As most things in the cryptoworld, the latest craze has been about NFTs, which stands for “non-fungible tokens.” The market grew explosively and, of course, crashed quickly. These NFTs are tied to pieces of digital content such as sports highlights or digital art, and then sold. The Sotheby's auction mentioned above followed a sale by rival auction house Christies in March, which crowned an artist named Beeple as the third-most expensive living artist, selling a single NFT for more than US$69 million. Argentina’s creative community, reputed to be quite good and relatively cheap, has a big opportunity in the burgeoning world of NFTs, with several of them involved in major projects from the metaverse to digital museums. On the sports side, the Argentine Football Association (AFA) announced a partnership that will make the national team the first to issue its own token, joining a series of clubs including River Plate, Racing Club, and Rosario Central.

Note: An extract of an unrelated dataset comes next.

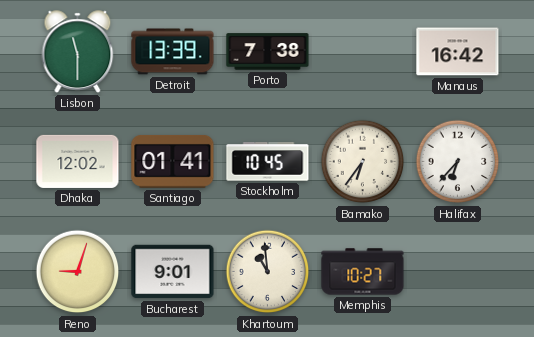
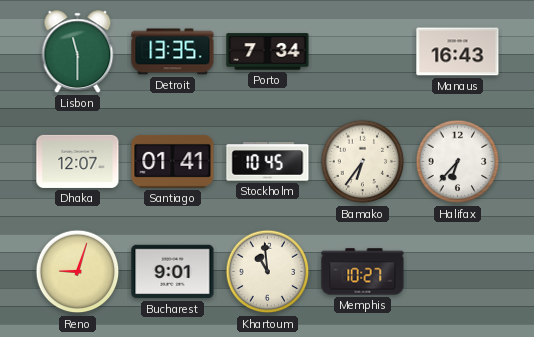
Detroit: 13:39 -> 13:35
Porto: 7:38 -> 7:34
Manaus: 16:42 -> 16:43
Dhaka: 12:02 -> 12:07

All of these things appear to have flourished for a series of reasons. Beyond the proclivity to crisis and currency debasement that inherently makes every Argentine look for constant workarounds, the promise of a future payout has spurred a global crypto-community into action. Whether the technology will build the future of money or its carbon footprint will destroy us, the incentive to jump onto cryptocurrency projects goes hand-in-hand with the potential payday. Yet, one of the main benefits has been that Argentine regulators have yet to regulate the space. That’s not expected to last, as the Central Bank has already begun investigations into nine fintech firms for allegedly allowing depositors to earn interest on their crypto holdings. The National Securities Commission had joined the Central Bank in warning investors to be prudent in their cryptocurrency investments, and the AFIP tax agency has begun snooping around to see if it can take a cut too.
There’s a lot going on in the cryptoworld in Argentina, and until now, it has managed to fly below the radar to a certain extent. Not only are Bitcoin and the rest of crypto assets interesting from a standpoint of financial speculation, they’ve also created a massive hype that has brought along with it creativity and innovation. Argentina has, once again, a very real opportunity to be at the forefront. Hopefully the political class doesn’t notice any time soon.